Brain tumour (adults)

ADAM Health 6 minute read November 3, 2019

Alternative names: Glioblastoma multiforme — adults; Ependymoma — adults; Glioma — adults; Astrocytoma — adults; Medulloblastoma — adults; Neuroglioma — adults; Oligodendroglioma — adults; Lymphoma — adults; Vestibular schwannoma (acoustic neuroma) — adults; Meningioma — adults; Cancer — brain tumour (adults)

Definition: A primary brain tumour is a group (mass) of abnormal cells that start in the brain.


Primary brain tumours include any tumour that starts in the brain. Primary brain tumours can start from brain cells, the membranes around the brain (meninges), nerves, or glands.

Tumours can directly destroy brain cells. They can also damage cells by producing inflammation, placing pressure on other parts of the brain, and increasing pressure within the skull.

The cause of primary brain tumours is unknown. There are many risk factors that could play a role:

  • Radiation therapy used to treat brain cancers increases the risk of brain tumours up to 20 or 30 years later.
  • Some inherited conditions increase the risk of brain tumours, including neurofibromatosis, Von Hippel-Lindau syndrome, Li-Fraumeni syndrome, and Turcot syndrome.
  • Lymphomas that begin in the brain in people with a weakened immune system are sometimes linked to infection by the Epstein-Barr virus.

These have not proven to be risk factors:

  • Exposure to radiation at work, or to power lines, cell phones, cordless phones, or wireless devices
  • Head injuries
  • Smoking
  • Hormone therapy


Brain tumours are classified depending on:

  • Location of the tumour
  • Type of tissue involved
  • Whether they are noncancerous (benign) or cancerous (malignant)
  • Other factors

Sometimes, tumours that start out less aggressive can change their biologic behaviour and become more aggressive.

Tumours can occur at any age, but many types are most common in a certain age group.

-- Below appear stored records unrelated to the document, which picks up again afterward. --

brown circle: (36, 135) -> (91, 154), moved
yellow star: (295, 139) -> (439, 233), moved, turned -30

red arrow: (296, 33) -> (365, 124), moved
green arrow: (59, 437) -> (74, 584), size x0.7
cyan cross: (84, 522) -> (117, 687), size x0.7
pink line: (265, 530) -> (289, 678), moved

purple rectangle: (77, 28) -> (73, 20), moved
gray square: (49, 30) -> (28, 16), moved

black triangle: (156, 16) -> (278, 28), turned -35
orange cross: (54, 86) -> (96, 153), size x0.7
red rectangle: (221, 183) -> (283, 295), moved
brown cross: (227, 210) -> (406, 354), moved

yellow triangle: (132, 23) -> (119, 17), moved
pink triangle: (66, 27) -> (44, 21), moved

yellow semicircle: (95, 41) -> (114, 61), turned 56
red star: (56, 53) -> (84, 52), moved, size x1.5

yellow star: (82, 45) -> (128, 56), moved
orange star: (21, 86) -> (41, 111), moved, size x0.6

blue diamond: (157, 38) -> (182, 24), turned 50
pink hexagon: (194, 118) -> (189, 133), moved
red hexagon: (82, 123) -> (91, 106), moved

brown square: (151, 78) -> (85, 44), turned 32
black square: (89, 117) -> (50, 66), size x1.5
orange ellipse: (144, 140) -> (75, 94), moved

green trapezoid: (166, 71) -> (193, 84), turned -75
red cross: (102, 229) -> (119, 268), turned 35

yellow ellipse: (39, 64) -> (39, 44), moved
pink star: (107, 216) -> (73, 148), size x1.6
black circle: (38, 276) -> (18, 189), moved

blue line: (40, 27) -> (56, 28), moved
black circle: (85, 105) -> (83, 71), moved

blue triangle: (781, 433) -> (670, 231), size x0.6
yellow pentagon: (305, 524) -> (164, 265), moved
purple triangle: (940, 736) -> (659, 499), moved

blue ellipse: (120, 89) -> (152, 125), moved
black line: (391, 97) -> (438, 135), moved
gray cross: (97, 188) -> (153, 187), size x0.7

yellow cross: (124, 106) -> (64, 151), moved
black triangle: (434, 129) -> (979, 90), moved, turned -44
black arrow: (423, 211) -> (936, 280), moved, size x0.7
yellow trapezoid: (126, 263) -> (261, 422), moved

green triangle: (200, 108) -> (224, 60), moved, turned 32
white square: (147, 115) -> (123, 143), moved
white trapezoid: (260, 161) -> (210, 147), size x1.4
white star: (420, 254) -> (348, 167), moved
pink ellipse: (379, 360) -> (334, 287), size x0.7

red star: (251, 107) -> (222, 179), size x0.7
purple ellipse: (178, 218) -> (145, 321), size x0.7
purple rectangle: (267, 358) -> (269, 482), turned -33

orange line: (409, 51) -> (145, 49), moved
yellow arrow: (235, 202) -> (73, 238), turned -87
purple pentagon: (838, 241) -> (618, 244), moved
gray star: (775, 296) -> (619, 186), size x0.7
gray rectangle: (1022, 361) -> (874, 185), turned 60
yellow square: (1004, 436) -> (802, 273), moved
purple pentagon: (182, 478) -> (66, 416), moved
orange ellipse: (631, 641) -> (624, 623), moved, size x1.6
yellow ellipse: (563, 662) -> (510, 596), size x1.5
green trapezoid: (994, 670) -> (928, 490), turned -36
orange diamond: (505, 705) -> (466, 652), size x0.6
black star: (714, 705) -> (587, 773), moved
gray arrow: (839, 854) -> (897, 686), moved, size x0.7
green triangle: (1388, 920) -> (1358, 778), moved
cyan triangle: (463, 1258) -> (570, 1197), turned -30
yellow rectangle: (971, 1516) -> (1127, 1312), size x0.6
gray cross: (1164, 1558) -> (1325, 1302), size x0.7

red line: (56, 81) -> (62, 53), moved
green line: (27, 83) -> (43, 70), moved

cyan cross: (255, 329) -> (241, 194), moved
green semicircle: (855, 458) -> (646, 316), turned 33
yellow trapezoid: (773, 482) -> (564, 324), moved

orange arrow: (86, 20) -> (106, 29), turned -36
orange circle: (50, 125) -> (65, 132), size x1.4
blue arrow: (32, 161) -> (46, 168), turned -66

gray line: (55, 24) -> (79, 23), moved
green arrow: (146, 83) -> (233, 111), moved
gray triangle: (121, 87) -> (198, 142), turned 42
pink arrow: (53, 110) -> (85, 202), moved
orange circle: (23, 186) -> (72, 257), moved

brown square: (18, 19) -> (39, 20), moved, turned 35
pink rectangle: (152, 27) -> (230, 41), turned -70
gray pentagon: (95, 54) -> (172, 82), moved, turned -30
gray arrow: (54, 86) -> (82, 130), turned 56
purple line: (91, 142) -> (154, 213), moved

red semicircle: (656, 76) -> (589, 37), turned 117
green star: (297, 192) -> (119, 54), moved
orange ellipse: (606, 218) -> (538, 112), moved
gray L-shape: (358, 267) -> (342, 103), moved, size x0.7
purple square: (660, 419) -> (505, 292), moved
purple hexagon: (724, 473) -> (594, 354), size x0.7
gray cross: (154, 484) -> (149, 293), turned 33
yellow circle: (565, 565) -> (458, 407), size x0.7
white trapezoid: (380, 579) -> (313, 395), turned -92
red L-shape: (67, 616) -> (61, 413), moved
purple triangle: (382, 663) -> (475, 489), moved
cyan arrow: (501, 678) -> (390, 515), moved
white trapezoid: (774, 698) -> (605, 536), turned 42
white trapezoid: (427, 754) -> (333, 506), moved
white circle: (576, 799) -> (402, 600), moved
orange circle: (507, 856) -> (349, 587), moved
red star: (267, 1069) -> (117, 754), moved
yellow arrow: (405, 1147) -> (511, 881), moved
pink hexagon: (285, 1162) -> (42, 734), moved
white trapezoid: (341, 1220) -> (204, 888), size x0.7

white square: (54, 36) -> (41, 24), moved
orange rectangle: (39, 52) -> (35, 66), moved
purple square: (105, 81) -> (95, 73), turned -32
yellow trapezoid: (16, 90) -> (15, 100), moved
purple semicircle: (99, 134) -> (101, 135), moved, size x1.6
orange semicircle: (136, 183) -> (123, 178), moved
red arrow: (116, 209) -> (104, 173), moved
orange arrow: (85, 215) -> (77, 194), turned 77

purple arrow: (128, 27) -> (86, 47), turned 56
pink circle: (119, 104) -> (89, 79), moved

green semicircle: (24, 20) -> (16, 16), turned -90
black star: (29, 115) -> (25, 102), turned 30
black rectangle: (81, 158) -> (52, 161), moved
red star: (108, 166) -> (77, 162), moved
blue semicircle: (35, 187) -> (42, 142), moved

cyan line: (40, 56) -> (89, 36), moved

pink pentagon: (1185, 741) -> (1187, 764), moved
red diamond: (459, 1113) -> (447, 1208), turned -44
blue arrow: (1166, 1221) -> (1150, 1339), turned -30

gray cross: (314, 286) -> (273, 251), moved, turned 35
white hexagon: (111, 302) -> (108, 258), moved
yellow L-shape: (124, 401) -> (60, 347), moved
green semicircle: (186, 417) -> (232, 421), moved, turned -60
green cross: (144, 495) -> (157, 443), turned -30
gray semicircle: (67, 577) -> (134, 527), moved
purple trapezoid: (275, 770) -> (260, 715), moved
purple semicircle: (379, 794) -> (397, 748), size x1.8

In adults, gliomas and meningiomas are the most common.

Gliomas come from glial cells such as astrocytes, oligodendrocytes, and ependymal cells. Gliomas are divided into three types:

  • Astrocytic tumours include astrocytomas (can be noncancerous), anaplastic astrocytomas, and glioblastomas.
  • Oligodendroglial tumours. Some primary brain tumours are made up of both astrocytic and oligodendrocytic tumours. These are called mixed gliomas.
  • Glioblastomas are the most aggressive type of primary brain tumour.

Meningiomas and schwannomas are two other types of brain tumours. These tumours:

  • Occur most often between ages 40 and 70.
  • Are usually noncancerous, but can still cause serious complications and death from their size or location. Some are cancerous and aggressive.

Other primary brain tumours in adults are rare. These include:

  • Ependymomas
  • Craniopharyngiomas
  • Pituitary tumours
  • Primary (central nervous system — CNS) lymphoma
  • Pineal gland tumours
  • Primary germ cell tumours of the brain



Some tumours do not cause symptoms until they are very large. Other tumours have symptoms that develop slowly.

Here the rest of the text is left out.